Anche se erano stati entrambi amati, erano anche ricordati per la loro visione cupa della vita. Quel giorno nessuno sbatteva sul tavolo per avere silenzio, e Ruby si rilassò sulla sedia. Sua nonna aveva elogiato i suoi genitori per quel banchetto; i suoi fratelli avevano l’acquolina in bocca mentre il padre tagliava la carne sul vassoio e la madre, bellissima nel suo vestito nuovo, faceva avanti e indietro dalla cucina. Ruby osservò la sua famiglia per tutta la giornata. Suo padre, educatissimo con la suocera e molto amichevole con i bambini, le aveva fatto i complimenti, e Ruby l’aveva addirittura visto baciare sua madre sulla guancia. Aveva programmato la giornata in modo minuzioso e non venne sprecato neanche un minuto.
Dopo pranzo giocarono a sciarada e la sera intonarono canzoni natalizie vicino al camino. Restarono seduti in silenzio quando sua sorella minore, Lucy, recitò una poesia, e sorrisero quando suo fratello finse di russare alla fine, guadagnandosi uno scappellotto leggero da parte del padre.
Anche Santo Stefano sarebbe stato un giorno di riposo e il padre aveva promesso loro una giornata come quella di Natale.
Ruby preferiva di gran lunga leggere un buon libro piuttosto che trapiantare o raccogliere verdure da vendere nel negozio di famiglia, ma non riusciva a credere che suo padre avrebbe mantenuto la promessa. Anche se l’atmosfera nella stanza era allegra, gli adulti erano avvolti da una nube di malinconia.

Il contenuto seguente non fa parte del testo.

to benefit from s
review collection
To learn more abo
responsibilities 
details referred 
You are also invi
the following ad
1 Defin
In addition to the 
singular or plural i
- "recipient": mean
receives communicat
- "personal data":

La guerra incombeva, ma durante la loro giornata speciale non se ne parlò. Non appena i più piccoli si addormentarono, però, gli adulti tornarono a esprimere la loro preoccupazione per Hitler e il suo desiderio di controllare l’Europa.
A quattordici anni, Ruby capiva cosa volesse dire affrontare una guerra. I suoi nonni e suo padre ne avevano già combattuta una, e lei stessa aveva visto uomini mutilati o che avevano problemi respiratori per il gas inalato all’epoca. Sapeva che quando si limitava ad ascoltare in silenzio, suo padre tendeva a dimenticarsi della sua presenza ed esprimeva le sue opinioni sull’attualità. Quel giorno non la deluse e lei assorbì ogni sua parola. Dietro l’angolo li attendevano giorni bui, ne era consapevole, ma il quando dipendeva dai politici in patria e all’estero. La famiglia Shadwell poteva solo sperare che l’equilibrio della loro vita non venisse alterato.

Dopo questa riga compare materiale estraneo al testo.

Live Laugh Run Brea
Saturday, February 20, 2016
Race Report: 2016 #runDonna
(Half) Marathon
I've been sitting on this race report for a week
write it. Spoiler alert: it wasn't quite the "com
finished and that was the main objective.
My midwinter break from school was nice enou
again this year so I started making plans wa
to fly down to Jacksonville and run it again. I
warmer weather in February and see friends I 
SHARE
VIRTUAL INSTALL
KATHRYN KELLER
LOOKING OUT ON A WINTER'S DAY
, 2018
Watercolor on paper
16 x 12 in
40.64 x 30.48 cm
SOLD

Toronto, Canada, 25 dicembre 1938
Jean-Paul Clayton junior guardava suo padre immergere il negativo nella soluzione. La loro camera oscura ospitava molti negativi gocciolanti in attesa di mostrare ciò che i due uomini avevano catturato con i loro obiettivi.

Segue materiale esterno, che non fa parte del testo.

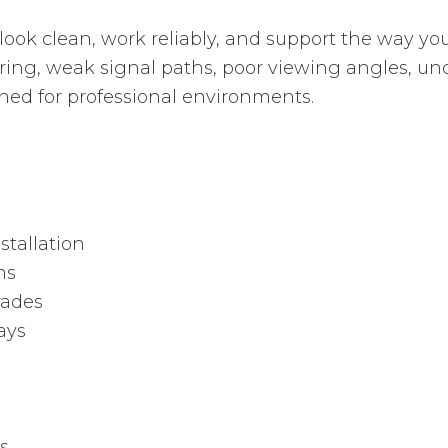
 look clean, work reliably, and support the way 
ring, weak signal paths, poor viewing angles, u
ned for professional environments.
stallation
ms
rades
ays
s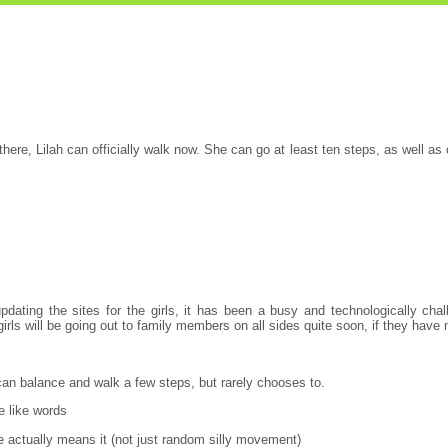
there, Lilah can officially walk now. She can go at least ten steps, as well a
pdating the sites for the girls, it has been a busy and technologically ch
rls will be going out to family members on all sides quite soon, if they have n
 can balance and walk a few steps, but rarely chooses to.
e like words
 actually means it (not just random silly movement)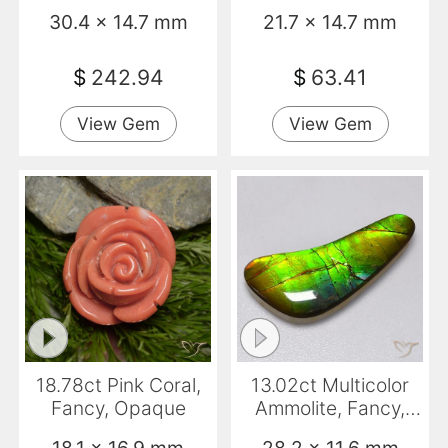
Fancy, Transparent
Opaque
30.4 x 14.7 mm
21.7 x 14.7 mm
$
242.94
$
63.41
View Gem
View Gem
18.78ct Pink Coral,
13.02ct Multicolor
Fancy, Opaque
Ammolite, Fancy,
Opaque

La fotografia era la sua passione e il passatempo del padre; quando Jean-Paul aveva accennato di volersi licenziare dalla banca per occuparsene a tempo pieno, i suoi genitori non l’avevano presa bene. A diciannove anni, nonostante la tentazione di ribellarsi, aveva seguito il loro consiglio: avrebbe continuato a guadagnare, creando nel frattempo un portfolio con i suoi lavori che lo avrebbe aiutato in futuro a intraprendere quella carriera.
Scartò il regalo dei suoi, una prova del fatto che capivano la sua impazienza. Ora possedeva uno degli ultimi modelli di macchina fotografica e un biglietto per viaggiare in tutto il Canada. Con la notizia che l’Europa si preparava alla guerra, i suoi genitori volevano che vivesse un’avventura durante le vacanze estive. Sua sorella ricevette gioielli, e quel dono la rese felice quanto lui lo era del suo, ma Jean-Paul sapeva che il suo regalo non sarebbe mai passato di moda. Una macchina fotografica avrebbe sempre catturato la vita attraverso l’obiettivo, e lui non intendeva perdersene neanche un momento.
Capitolo uno
Coventry, 15 novembre 1940
Ruby Shadwell fissò la strada, sbatté le palpebre incredula e poi guardò di nuovo nel buio, verso un enorme cratere fumante. Un raggio del sole nascente balenò da dietro una nuvola e si posò sui frammenti di vetri rotti, facendole capire cosa c’era sotto. L’epicentro dell’orrore.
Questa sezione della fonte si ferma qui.